BEGIN Given entries

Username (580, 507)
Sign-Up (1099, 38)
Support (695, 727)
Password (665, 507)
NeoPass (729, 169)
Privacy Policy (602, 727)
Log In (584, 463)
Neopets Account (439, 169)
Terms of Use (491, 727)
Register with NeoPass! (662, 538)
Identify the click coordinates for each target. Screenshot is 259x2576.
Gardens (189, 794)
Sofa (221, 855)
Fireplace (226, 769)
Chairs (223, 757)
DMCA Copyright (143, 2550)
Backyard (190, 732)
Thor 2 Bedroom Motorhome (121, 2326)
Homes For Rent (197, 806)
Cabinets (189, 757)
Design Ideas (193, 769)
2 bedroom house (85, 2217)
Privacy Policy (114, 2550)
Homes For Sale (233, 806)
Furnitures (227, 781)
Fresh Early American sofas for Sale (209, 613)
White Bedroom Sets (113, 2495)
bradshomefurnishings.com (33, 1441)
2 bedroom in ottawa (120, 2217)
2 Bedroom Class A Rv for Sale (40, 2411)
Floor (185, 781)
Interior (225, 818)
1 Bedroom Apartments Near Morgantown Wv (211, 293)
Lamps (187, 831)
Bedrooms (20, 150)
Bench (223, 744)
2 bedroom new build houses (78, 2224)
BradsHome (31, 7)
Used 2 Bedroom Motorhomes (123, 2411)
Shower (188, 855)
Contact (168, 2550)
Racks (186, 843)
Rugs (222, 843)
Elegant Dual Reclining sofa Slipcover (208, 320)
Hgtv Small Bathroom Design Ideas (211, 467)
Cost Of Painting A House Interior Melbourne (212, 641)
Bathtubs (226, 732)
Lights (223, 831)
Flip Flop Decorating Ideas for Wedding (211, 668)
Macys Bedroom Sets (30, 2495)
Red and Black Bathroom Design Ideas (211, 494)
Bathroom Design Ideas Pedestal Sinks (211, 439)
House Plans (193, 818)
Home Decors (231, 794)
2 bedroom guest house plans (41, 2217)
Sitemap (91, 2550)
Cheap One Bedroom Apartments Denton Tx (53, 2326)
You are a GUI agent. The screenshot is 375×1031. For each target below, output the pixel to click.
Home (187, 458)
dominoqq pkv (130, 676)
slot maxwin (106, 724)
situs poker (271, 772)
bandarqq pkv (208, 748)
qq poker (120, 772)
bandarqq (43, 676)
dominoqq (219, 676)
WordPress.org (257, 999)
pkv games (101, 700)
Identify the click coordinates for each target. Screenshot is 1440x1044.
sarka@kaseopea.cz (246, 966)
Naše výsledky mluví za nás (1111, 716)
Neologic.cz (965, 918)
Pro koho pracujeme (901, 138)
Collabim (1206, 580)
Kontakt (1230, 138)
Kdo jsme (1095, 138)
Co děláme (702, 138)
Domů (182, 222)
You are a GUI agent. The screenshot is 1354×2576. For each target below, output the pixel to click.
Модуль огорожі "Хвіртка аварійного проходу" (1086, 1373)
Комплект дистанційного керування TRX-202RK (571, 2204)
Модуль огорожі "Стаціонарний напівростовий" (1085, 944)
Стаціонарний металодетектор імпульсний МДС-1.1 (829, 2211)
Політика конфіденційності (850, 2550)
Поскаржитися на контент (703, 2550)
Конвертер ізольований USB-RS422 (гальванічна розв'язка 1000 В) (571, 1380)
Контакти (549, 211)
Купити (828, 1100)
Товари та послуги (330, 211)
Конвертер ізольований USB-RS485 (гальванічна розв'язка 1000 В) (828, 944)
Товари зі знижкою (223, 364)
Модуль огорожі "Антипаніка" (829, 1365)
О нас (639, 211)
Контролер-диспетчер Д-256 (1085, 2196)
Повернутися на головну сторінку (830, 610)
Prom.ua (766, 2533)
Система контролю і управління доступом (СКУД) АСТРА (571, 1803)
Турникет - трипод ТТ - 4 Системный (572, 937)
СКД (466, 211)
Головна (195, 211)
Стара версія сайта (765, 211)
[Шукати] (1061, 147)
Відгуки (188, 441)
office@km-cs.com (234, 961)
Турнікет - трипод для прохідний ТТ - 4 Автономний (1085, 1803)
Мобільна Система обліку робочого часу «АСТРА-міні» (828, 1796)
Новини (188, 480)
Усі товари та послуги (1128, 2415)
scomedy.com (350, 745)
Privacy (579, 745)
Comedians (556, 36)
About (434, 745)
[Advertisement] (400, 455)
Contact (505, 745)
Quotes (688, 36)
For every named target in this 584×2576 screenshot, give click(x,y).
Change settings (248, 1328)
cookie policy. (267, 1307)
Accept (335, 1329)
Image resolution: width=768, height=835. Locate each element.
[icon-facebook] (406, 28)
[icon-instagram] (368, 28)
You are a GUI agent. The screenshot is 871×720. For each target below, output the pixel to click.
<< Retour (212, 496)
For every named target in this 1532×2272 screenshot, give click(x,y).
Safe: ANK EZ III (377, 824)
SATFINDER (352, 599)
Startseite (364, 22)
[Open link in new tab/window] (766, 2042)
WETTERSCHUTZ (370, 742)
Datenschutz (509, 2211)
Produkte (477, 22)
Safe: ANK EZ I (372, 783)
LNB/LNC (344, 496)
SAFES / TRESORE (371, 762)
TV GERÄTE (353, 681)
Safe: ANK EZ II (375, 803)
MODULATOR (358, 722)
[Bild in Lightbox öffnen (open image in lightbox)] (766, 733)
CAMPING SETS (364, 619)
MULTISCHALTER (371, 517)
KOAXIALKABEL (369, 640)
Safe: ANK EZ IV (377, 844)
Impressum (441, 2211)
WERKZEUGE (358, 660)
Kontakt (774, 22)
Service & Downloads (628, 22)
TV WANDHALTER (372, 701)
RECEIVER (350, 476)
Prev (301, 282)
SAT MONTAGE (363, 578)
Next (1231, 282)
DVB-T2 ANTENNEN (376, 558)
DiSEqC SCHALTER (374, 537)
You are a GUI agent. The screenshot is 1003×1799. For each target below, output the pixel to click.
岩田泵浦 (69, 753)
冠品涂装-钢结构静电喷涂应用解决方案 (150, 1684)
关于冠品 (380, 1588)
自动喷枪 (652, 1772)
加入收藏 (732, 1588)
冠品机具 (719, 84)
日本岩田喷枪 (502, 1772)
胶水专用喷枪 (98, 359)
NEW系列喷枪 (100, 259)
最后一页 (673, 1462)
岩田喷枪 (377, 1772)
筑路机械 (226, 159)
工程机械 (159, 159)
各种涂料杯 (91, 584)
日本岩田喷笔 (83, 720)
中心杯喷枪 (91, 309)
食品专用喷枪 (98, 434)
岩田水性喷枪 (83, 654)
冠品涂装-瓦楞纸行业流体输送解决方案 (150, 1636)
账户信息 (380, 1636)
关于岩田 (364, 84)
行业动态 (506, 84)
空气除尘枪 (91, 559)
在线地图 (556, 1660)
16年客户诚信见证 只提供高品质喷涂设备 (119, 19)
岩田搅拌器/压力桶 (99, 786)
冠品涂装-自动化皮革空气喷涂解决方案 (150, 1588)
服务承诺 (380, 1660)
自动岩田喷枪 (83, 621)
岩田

END Given entries

**Required action:** Tally the lines of the material above that include the string "click", then give only the tally.

**The completed task:** 8